«¿La gente sigue orando por mí?».
Esta era una de las primeras preguntas que un misionero le hacía a su esposa cuando lo visitaba en la prisión. Lo habían acusado falsamente y estuvo preso dos años por su fe. A menudo, corría peligro por las condiciones de la cárcel, y creyentes en todo el mundo oraban fervientemente por él. Quería estar seguro de que lo siguieran haciendo, porque estaba convencido de que Dios usaba esas oraciones de manera poderosa.
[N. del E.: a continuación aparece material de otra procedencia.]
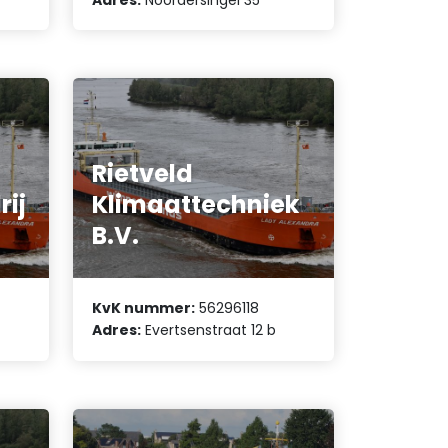
Rietveld
rij
Klimaattechniek
B.V.
KvK nummer:
56296118
Adres:
Evertsenstraat 12 b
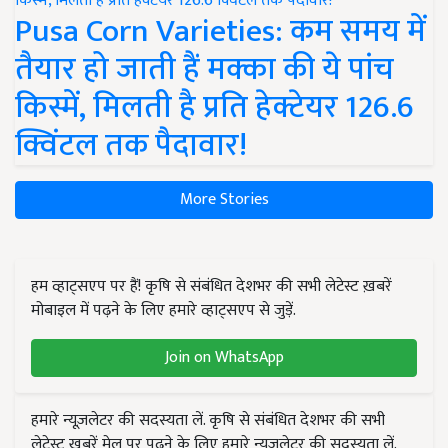
Pusa Corn Varieties: कम समय में
तैयार हो जाती हैं मक्का की ये पांच
किस्में, मिलती है प्रति हेक्टेयर 126.6
क्विंटल तक पैदावार!
More Stories
हम व्हाट्सएप पर हैं! कृषि से संबंधित देशभर की सभी लेटेस्ट ख़बरें
मोबाइल में पढ़ने के लिए हमारे व्हाट्सएप से जुड़ें.
Join on WhatsApp
हमारे न्यूज़लेटर की सदस्यता लें. कृषि से संबंधित देशभर की सभी
लेटेस्ट ख़बरें मेल पर पढ़ने के लिए हमारे न्यूज़लेटर की सदस्यता लें.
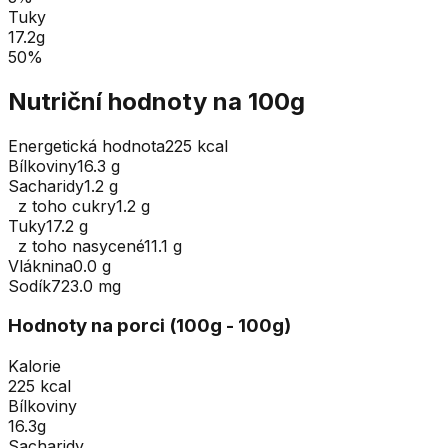
Tuky
17.2
g
50
%
Nutriční hodnoty na 100g
Energetická hodnota
225 kcal
Bílkoviny
16.3 g
Sacharidy
1.2 g
z toho cukry
1.2 g
Tuky
17.2 g
z toho nasycené
11.1 g
Vláknina
0.0 g
Sodík
723.0 mg
Hodnoty na porci (
100
g
- 100g
)
Kalorie
225 kcal
Bílkoviny
16.3g
Sacharidy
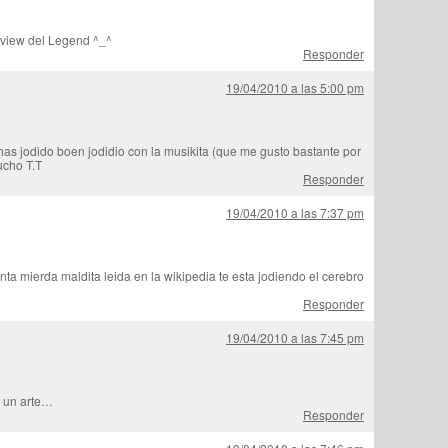
eview del Legend ^_^
Responder
19/04/2010 a las 5:00 pm
jodido boen jodidio con la musikita (que me gusto bastante por
ucho T.T
Responder
19/04/2010 a las 7:37 pm
ta mierda maldita leida en la wikipedia te esta jodiendo el cerebro
Responder
19/04/2010 a las 7:45 pm
s un arte…
Responder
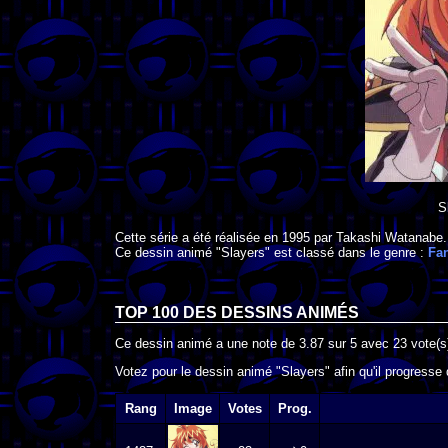
S
Cette série a été réalisée en
1995
par
Takashi Watanabe
.
Ce dessin animé "Slayers" est classé dans le genre :
Fan
TOP 100 DES
DESSINS ANIMÉS
Ce dessin animé a une note de
3.87
sur
5
avec
23
vote(s
Votez pour le dessin animé "Slayers" afin qu'il progresse
Rang
Image
Votes
Prog.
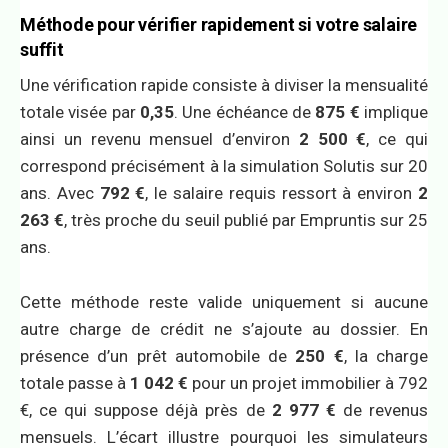
Méthode pour vérifier rapidement si votre salaire
suffit
Une vérification rapide consiste à diviser la mensualité
totale visée par
0,35
. Une échéance de
875 €
implique
ainsi un revenu mensuel d’environ
2 500 €
, ce qui
correspond précisément à la simulation Solutis sur 20
ans. Avec
792 €
, le salaire requis ressort à environ
2
263 €
, très proche du seuil publié par Empruntis sur 25
ans.
Cette méthode reste valide uniquement si aucune
autre charge de crédit ne s’ajoute au dossier. En
présence d’un prêt automobile de
250 €
, la charge
totale passe à
1 042 €
pour un projet immobilier à 792
€, ce qui suppose déjà près de
2 977 €
de revenus
mensuels. L’écart illustre pourquoi les simulateurs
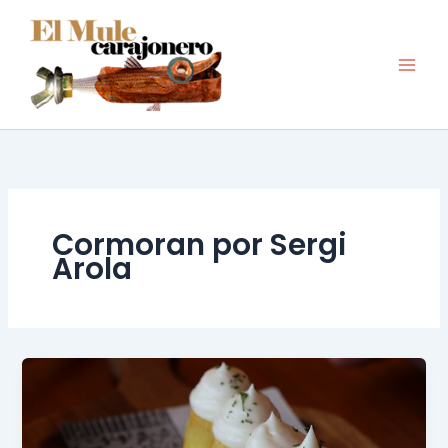
Ir
al
contenido
Cormoran por Sergi
Arola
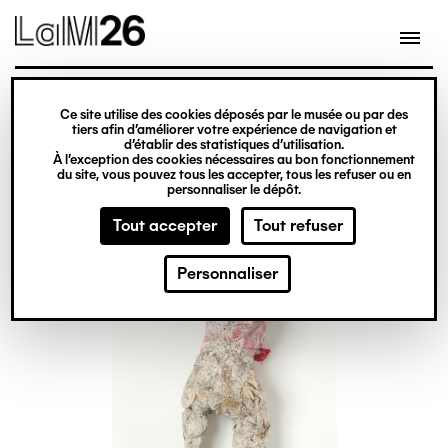
Gestion des cookies
Ce site utilise des cookies déposés par le musée ou par des
Aller
tiers afin d’améliorer votre expérience de navigation et
d’établir des statistiques d’utilisation.
au
À l’exception des cookies nécessaires au bon fonctionnement
du site, vous pouvez tous les accepter, tous les refuser ou en
contenu
personnaliser le dépôt.
principal
Tout accepter
Tout refuser
Personnaliser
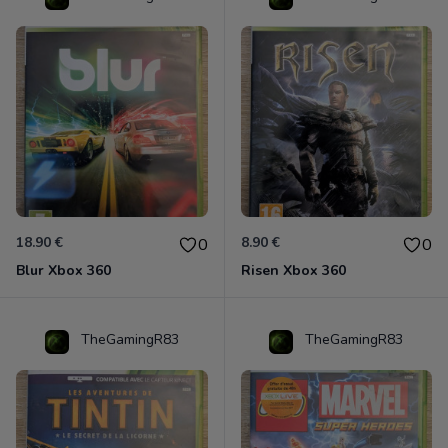
18.90 €
8.90 €
0
0
Blur Xbox 360
Risen Xbox 360
TheGamingR83
TheGamingR83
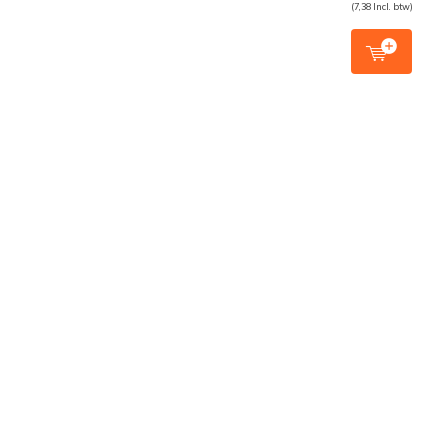
(7,38 Incl. btw)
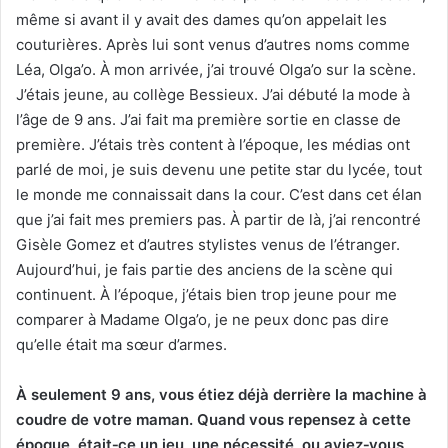
même si avant il y avait des dames qu’on appelait les
couturières. Après lui sont venus d’autres noms comme
Léa, Olga’o. À mon arrivée, j’ai trouvé Olga’o sur la scène.
J’étais jeune, au collège Bessieux. J’ai débuté la mode à
l’âge de 9 ans. J’ai fait ma première sortie en classe de
première. J’étais très content à l’époque, les médias ont
parlé de moi, je suis devenu une petite star du lycée, tout
le monde me connaissait dans la cour. C’est dans cet élan
que j’ai fait mes premiers pas. À partir de là, j’ai rencontré
Gisèle Gomez et d’autres stylistes venus de l’étranger.
Aujourd’hui, je fais partie des anciens de la scène qui
continuent. À l’époque, j’étais bien trop jeune pour me
comparer à Madame Olga’o, je ne peux donc pas dire
qu’elle était ma sœur d’armes.
À seulement 9 ans, vous étiez déjà derrière la machine à
coudre de votre maman. Quand vous repensez à cette
époque, était
‑
ce un jeu, une nécessité, ou aviez
‑
vous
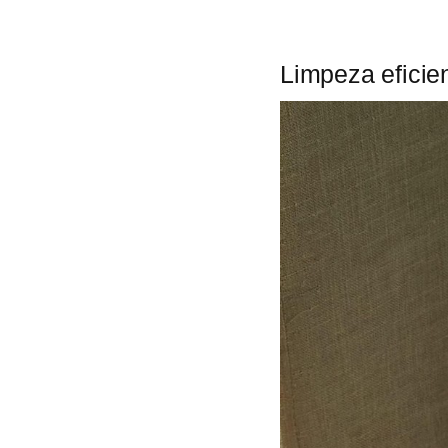
Limpeza eficie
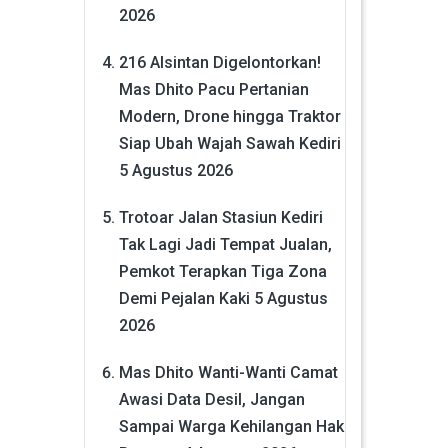
2026
216 Alsintan Digelontorkan!
Mas Dhito Pacu Pertanian
Modern, Drone hingga Traktor
Siap Ubah Wajah Sawah Kediri
5 Agustus 2026
Trotoar Jalan Stasiun Kediri
Tak Lagi Jadi Tempat Jualan,
Pemkot Terapkan Tiga Zona
Demi Pejalan Kaki
5 Agustus
2026
Mas Dhito Wanti-Wanti Camat
Awasi Data Desil, Jangan
Sampai Warga Kehilangan Hak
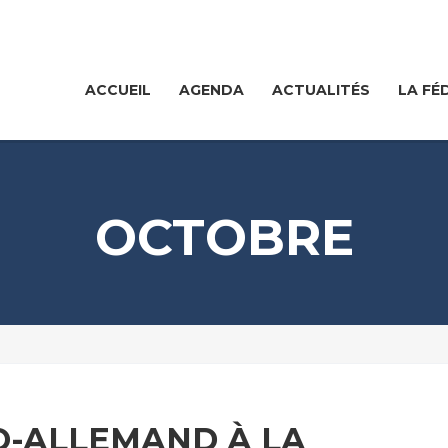
ACCUEIL
AGENDA
ACTUALITÉS
LA FÉ
OCTOBRE
O-ALLEMAND À LA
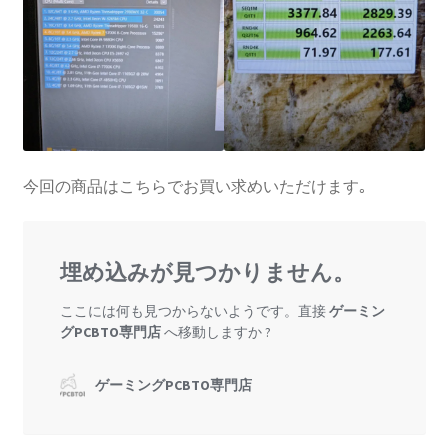
今回の商品はこちらでお買い求めいただけます｡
Nuestras oraciones por los demás —en especial, por los perseguidos por su fe— son un regalo vital. Pablo lo dejó claro cuando les escribió a los creyentes corintios sobre las dificultades en su viaje misionero: «fuimos abrumados sobremanera […], de tal modo que aun perdimos la esperanza de conservar la vida» (2 Corintios 1:8). Pero luego dijo que Dios los había librado, y describió la herramienta que había usado para hacerlo: «en quien esperamos que aún nos librará, de tan gran muerte; cooperando también vosotros a favor nuestro con la oración» (vv. 10-11, énfasis añadido).
Por nuestras oraciones, Dios beneficia enormemente a sus hijos. Una de las mejores formas de amar a los demás es orando por ellos, para que Dios los ayude. Orar por otros es amarlos en el poder del Señor. Y no hay nadie que ame mejor que Él.